Your second paragraph - we are moving toward very complicated networks for communications needs. The thing about them is that they can be "hardened" as much as possible, but none of them has been built to Cold War standards, and there are always points of vulnerability. The biggest being the last mile, either through isolation or damage (it sucks to be in the affected area if the end node isn't there, but the situation is), or through hub points. Things like geographic diversity can mitigate the vulnerability, but the best means of disaster recovery goes back to simple "me to you" simplex systems that are just radio to radio, maybe with a repeater trucked out in between (or sent up in a tethered zeppelin).

I'm all for providing the tools people need to do the job, but I recognize that a craftsman has a variety of tools in his toolbox. Sometimes I think our politicians and moldy oldies (stockholders invested in the new hoo-haa, no doubt) are pulling all of the proven old tools out of the box and just replacing them with a low-bid foreign-made multitool.

 

[poltergeisty]

Security Researchers Crack APCO P25 Encryption - Slashdot

 

[INDY72]

Which is why AES is what smart users use... http://en.wikipedia.org/wiki/Advanced_Encryption_Standard http://www.twoway.net/sites/default/files/documents/p25_encryption_and_interoperability.pdf AES II or better if possible.

From an above article: "DES is now considered to be insecure for many appli
cations. In recent years, the cipher has been super
seded by
the Advanced Encryption Standard (AES). Furthermore
, DES has been withdrawn as a standard by the Natio
nal
Institute of Standards and Technology (formerly the
National Bureau of Standards). "

 

[poltergeisty]

I know about AES, just wanted to point out that with time comes defeat. :twisted:

 

[902]

When there was this big push to go from DES-OFB to AES a few years ago, some folks were saying that DES-OFB was actually a stronger algorithm and had suspicions that AES might be back-doored. I didn't believe it then, but these days I'm not so sure. Either way, it's beyond my means to figure out. Most of what we could possibly listen to is very time sensitive. It loses its relevancy after a while and as time goes even further only has historical and genealogical significance.

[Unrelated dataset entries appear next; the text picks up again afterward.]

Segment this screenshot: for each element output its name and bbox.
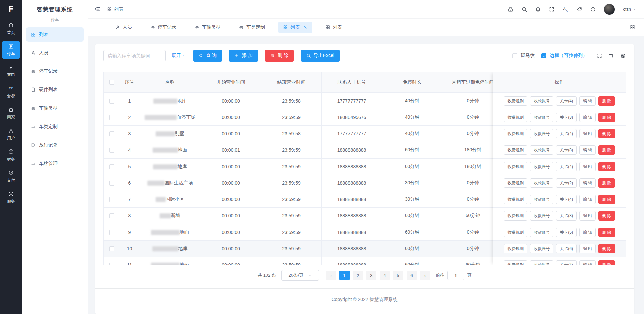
tab-vehicle-class[interactable]: 车类定制 bbox=[234, 22, 270, 33]
collapse-sidebar-icon[interactable] bbox=[94, 6, 100, 12]
row-checkbox[interactable] bbox=[109, 131, 114, 136]
rail-item-users[interactable]: 用户 bbox=[2, 125, 20, 143]
fee-rules-button[interactable]: 收费规则 bbox=[504, 178, 527, 188]
fee-rules-button[interactable]: 收费规则 bbox=[504, 195, 527, 204]
sidebar-item-release-records[interactable]: 放行记录 bbox=[26, 138, 84, 152]
lock-icon[interactable] bbox=[507, 6, 514, 12]
sidebar-item-personnel[interactable]: 人员 bbox=[26, 46, 84, 60]
row-checkbox[interactable] bbox=[109, 115, 114, 120]
fee-rules-button[interactable]: 收费规则 bbox=[504, 96, 527, 106]
search-icon[interactable] bbox=[521, 6, 527, 12]
delete-row-button[interactable]: 删 除 bbox=[598, 129, 615, 138]
delete-row-button[interactable]: 删 除 bbox=[598, 244, 615, 253]
edit-button[interactable]: 编 辑 bbox=[579, 162, 596, 171]
sidebar-item-vehicle-type[interactable]: 车辆类型 bbox=[26, 101, 84, 115]
delete-row-button[interactable]: 删 除 bbox=[598, 96, 615, 106]
table-fullscreen-icon[interactable] bbox=[597, 53, 602, 59]
query-button[interactable]: 查 询 bbox=[193, 50, 222, 62]
payment-account-button[interactable]: 收款账号 bbox=[530, 260, 553, 265]
page-button-2[interactable]: 2 bbox=[353, 271, 363, 280]
export-button[interactable]: 导出Excel bbox=[301, 50, 340, 62]
border-checkbox[interactable] bbox=[541, 53, 546, 58]
payment-account-button[interactable]: 收款账号 bbox=[530, 113, 553, 122]
payment-account-button[interactable]: 收款账号 bbox=[530, 162, 553, 171]
edit-button[interactable]: 编 辑 bbox=[579, 195, 596, 204]
edit-button[interactable]: 编 辑 bbox=[579, 260, 596, 265]
row-checkbox[interactable] bbox=[109, 99, 114, 104]
page-button-1[interactable]: 1 bbox=[339, 271, 350, 280]
select-all-checkbox[interactable] bbox=[109, 80, 114, 85]
bell-icon[interactable] bbox=[535, 6, 541, 12]
payment-account-button[interactable]: 收款账号 bbox=[530, 96, 553, 106]
tab-parking-records[interactable]: 停车记录 bbox=[146, 22, 181, 33]
add-button[interactable]: 添 加 bbox=[229, 50, 258, 62]
tab-list-2[interactable]: 列表 bbox=[321, 22, 347, 33]
rail-item-parking[interactable]: 停车 bbox=[2, 41, 20, 59]
fee-rules-button[interactable]: 收费规则 bbox=[504, 260, 527, 265]
rail-item-charging[interactable]: 充电 bbox=[2, 62, 20, 80]
close-icon[interactable] bbox=[303, 25, 307, 29]
avatar[interactable] bbox=[604, 4, 615, 15]
payment-account-button[interactable]: 收款账号 bbox=[530, 129, 553, 138]
row-checkbox[interactable] bbox=[109, 181, 114, 186]
fee-rules-button[interactable]: 收费规则 bbox=[504, 162, 527, 171]
next-page-button[interactable]: › bbox=[420, 271, 430, 280]
gates-button[interactable]: 关卡(5) bbox=[556, 228, 577, 237]
fullscreen-icon[interactable] bbox=[549, 6, 555, 12]
row-checkbox[interactable] bbox=[109, 148, 114, 153]
fee-rules-button[interactable]: 收费规则 bbox=[504, 129, 527, 138]
delete-row-button[interactable]: 删 除 bbox=[598, 145, 615, 155]
fee-rules-button[interactable]: 收费规则 bbox=[504, 211, 527, 221]
search-input[interactable] bbox=[103, 50, 166, 61]
row-checkbox[interactable] bbox=[109, 164, 114, 169]
gates-button[interactable]: 关卡(8) bbox=[556, 145, 577, 155]
tab-personnel[interactable]: 人员 bbox=[111, 22, 137, 33]
expand-toggle[interactable]: 展开 bbox=[172, 53, 186, 59]
sidebar-item-hardware-list[interactable]: 硬件列表 bbox=[26, 83, 84, 97]
edit-button[interactable]: 编 辑 bbox=[579, 145, 596, 155]
delete-row-button[interactable]: 删 除 bbox=[598, 260, 615, 265]
row-checkbox[interactable] bbox=[109, 197, 114, 202]
gates-button[interactable]: 关卡(4) bbox=[556, 129, 577, 138]
table-settings-icon[interactable] bbox=[620, 53, 626, 59]
page-button-6[interactable]: 6 bbox=[407, 271, 417, 280]
sidebar-item-vehicle-class[interactable]: 车类定制 bbox=[26, 120, 84, 134]
edit-button[interactable]: 编 辑 bbox=[579, 244, 596, 253]
gates-button[interactable]: 关卡(3) bbox=[556, 211, 577, 221]
gates-button[interactable]: 关卡(6) bbox=[556, 244, 577, 253]
row-checkbox[interactable] bbox=[109, 230, 114, 235]
rail-item-payment[interactable]: 支付 bbox=[2, 167, 20, 186]
gates-button[interactable]: 关卡(3) bbox=[556, 113, 577, 122]
row-checkbox[interactable] bbox=[109, 246, 114, 251]
app-logo[interactable]: F bbox=[8, 0, 14, 18]
delete-row-button[interactable]: 删 除 bbox=[598, 195, 615, 204]
tag-icon[interactable] bbox=[576, 6, 582, 12]
payment-account-button[interactable]: 收款账号 bbox=[530, 228, 553, 237]
delete-row-button[interactable]: 删 除 bbox=[598, 211, 615, 221]
delete-row-button[interactable]: 删 除 bbox=[598, 162, 615, 171]
page-button-3[interactable]: 3 bbox=[366, 271, 376, 280]
rail-item-service[interactable]: 服务 bbox=[2, 188, 20, 207]
tab-vehicle-type[interactable]: 车辆类型 bbox=[190, 22, 225, 33]
tab-list-active[interactable]: 列表 bbox=[278, 22, 312, 33]
prev-page-button[interactable]: ‹ bbox=[326, 271, 336, 280]
sidebar-item-list[interactable]: 列表 bbox=[26, 27, 84, 42]
sidebar-item-parking-records[interactable]: 停车记录 bbox=[26, 64, 84, 78]
page-button-5[interactable]: 5 bbox=[393, 271, 403, 280]
sidebar-item-plate-management[interactable]: 车牌管理 bbox=[26, 156, 84, 171]
edit-button[interactable]: 编 辑 bbox=[579, 178, 596, 188]
payment-account-button[interactable]: 收款账号 bbox=[530, 145, 553, 155]
fee-rules-button[interactable]: 收费规则 bbox=[504, 145, 527, 155]
rail-item-finance[interactable]: 财务 bbox=[2, 146, 20, 165]
delete-row-button[interactable]: 删 除 bbox=[598, 178, 615, 188]
rail-item-packages[interactable]: VIP套餐 bbox=[2, 83, 20, 101]
gates-button[interactable]: 关卡(2) bbox=[556, 178, 577, 188]
zebra-checkbox[interactable] bbox=[512, 53, 517, 58]
gates-button[interactable]: 关卡(4) bbox=[556, 96, 577, 106]
rail-item-merchant[interactable]: 商家 bbox=[2, 104, 20, 122]
payment-account-button[interactable]: 收款账号 bbox=[530, 178, 553, 188]
row-checkbox[interactable] bbox=[109, 213, 114, 218]
refresh-icon[interactable] bbox=[590, 6, 596, 12]
page-button-4[interactable]: 4 bbox=[380, 271, 390, 280]
column-sort-icon[interactable] bbox=[608, 53, 614, 59]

As far as cracking P25, there's nothing to crack. It's an ANSI standard. They'd have to "crack" the embedded encryption in either DES-OFB or AES in order to have backslaps for all. ANY RF system can be spoofed. If you put it out there, from the very simple to the very complex, someone can/will spoof it.

 

[Forts]

If someone was to try and brute force an AES key using todays available general purpose PC's, we will all be long dead before it finds the key. The 256 bit keyspace is ENORMOUS. Does the NSA have a way in? Likely, but Joe scanner listener sure won't.

 

[mikewazowski]

I know about AES, just wanted to point out that with time comes defeat. :twisted:

With time comes new encryption methods.

 

[balibago]

ADP should be broken

Look a lot of these agencies have gone to that cheap ADP. It's been broken already by some security researchers in Australia. We know more about ADP than the British knew about the Enigma machine For the life of me I can't figure out why someone hasn't posted an adp for dummies cracking guide on the net. And believe me Motorola solutions ain't no solution they are a problem for freedom loving Americans.

 

[Forts]

Why hasn't it been posted on the net if it's been hacked you ask? Well, for one it's a federal offense. Two, it's obviously not an easy task, 40 bit keyspace or not. And three... If your local agencies were using ADP and you were suddenly able to listen in again why in the world would you announce it on the internet? Boom... Next thing you know they are running AES and you have someone with a shiny badge standing at door.

 

[poltergeisty]

You can publish a how to on TPB.

 

[szron]

It's illegal and possible

Search YT, some guys did a presentation on flaws of radio encryption. Apparently you can sniff out the keys somehow.

 

[balibago]

hey knowledgei is Power and I want all I can get.

 

[Forts]

You can't sniff out the keys, they aren't transmitted. What is transmitted is the algorithm being used and the key identifier (KID). That's it, that's all.